【第75回】ビザとワークパーミットに関するトラブル

長谷場:トラブルが多い分野だなと感じていますので。いろいろな事例を紹介します。一般的に、就労するために日本からタイに来る場合、まず日本で就労ビザ(Non immigrant B)をもらって、タイに入国してからワークパーミットを取得しますね。このため、あまり意識していない人が多いのですが、実はワークパーミットが切れるとビザは有効期限内であってもその日に自動的に切れてしまうんです。

ミィ:え? そうなんですか。それは困りますね。

長谷場:ある人は、ビザの有効期限内にワークパーミットが切れてしまいました。この状態で雇用局に「期限が過ぎてしまっていたんですが、ワークパーミットをお願いします」と言って申請すると、ワークパーミットが交付されました。

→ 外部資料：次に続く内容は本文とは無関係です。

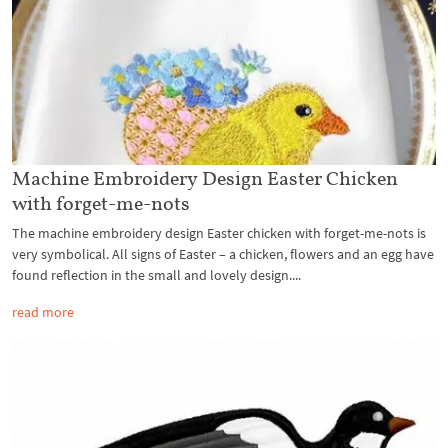
Machine Embroidery Design Easter Chicken
with forget-me-nots
The machine embroidery design Easter chicken with forget-me-nots is
very symbolical. All signs of Easter – a chicken, flowers and an egg have
found reflection in the small and lovely design....
read more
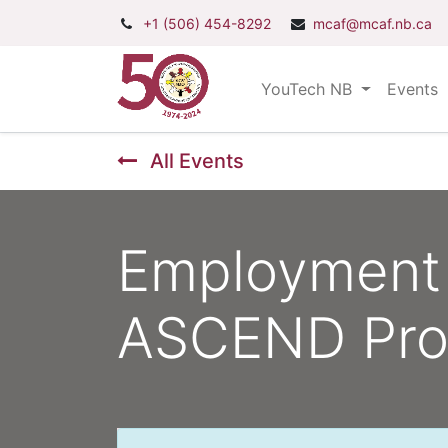
+1 (506) 454-8292
mcaf@mcaf.nb.ca
YouTech NB
Events
All Events
Employment 
ASCEND Pr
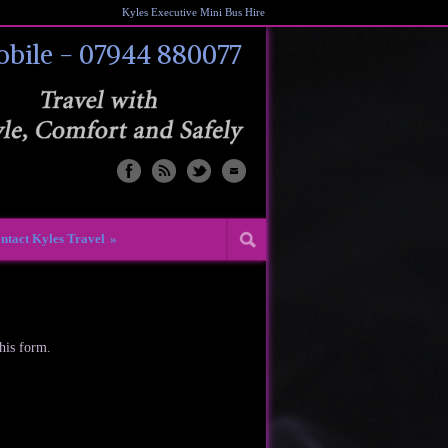
Kyles Executive Mini Bus Hire
bile - 07944 880077
ntact Kyles Travel
»
this form.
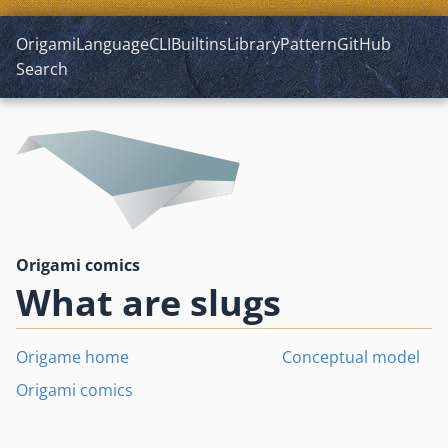
Origami
Language
CLI
Builtins
Library
Pattern
GitHub
Search
Origami comics
What are slugs
Origame home
Conceptual model
Origami comics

ミィ:ビザの有効期限はまだあるし、ワークパーミットも手元にあるので安心ですね。

長谷場:そうですね。ところがビザの期限が来るタイミングで、イミグレーションにビザの延長申請に行ってビックリ。担当官から「ワークパーミットが一度切れた日にビザも切れています。その日からオーバーステイが始まっているので、今日中に出国してください。パスポートは預かりますので、空港で受け取ってください」と言われて帰国させられてしまいました。

ミィ:えー、なんでー。

長谷場:このケースは全く悪意が無く起きてしまうのですが、何度か聞く話でして、非常に危険です。というのもオーバーステイの日数が90日を過ぎてしまうと、表の様に1年以上の長期間にわたって再入国が不可能になってしまうからです。

ミィ:厳しいですね。

長谷場:その他に日本で就労ビザを取得してタイに入国したけれども、どういう訳かワークパーミットを取得せずに帰国してしまった、という人がいらっしゃいました。まぁ、起こりそうな話ですよね。

ミィ:就職が決まらなかったのでしょうね。

長谷場:その人が再度タイに仕事で来ることになり、日本のタイ大使館にビザの申請に行ってビックリ。「あなたは前回、就労ビザを取りながらワークパーミットを取得していません。これは前回の滞在期間中、不法就労をしたことになります。もうビザは出せません」と言われて発給を拒否された、ということがありました。やはり就労ビザでタイに入国した場合はワークパーミットを取るようにした方がいいですね。

ミィ:うーん、これは予想できませんね。

長谷場:また、日本から出張者が来て会社のパソコンで作業することがあると思います。ある人は、タイ人従業員のパソコンを借りて執務机に座って作業をしていました。

ミィ:よくありそうな話ですね。

長谷場:バンコクではあまりないのですが、他県ではビザの延長申請をした際に「現場確認」として、イミグレーションの担当官が工場などの現場に事前連絡なくやって来ることがあります。この時、ビザを持たない日本人が机に座って作業をしているのを目にしたと。

ミィ:仕事をしていると思われますね。。

長谷場:結局、担当官から「違法就労していた現場を見てしまった以上は見逃せない」として罰金を要求されてしまいました。ということで、いろんな落とし穴があるので注意しましょうね。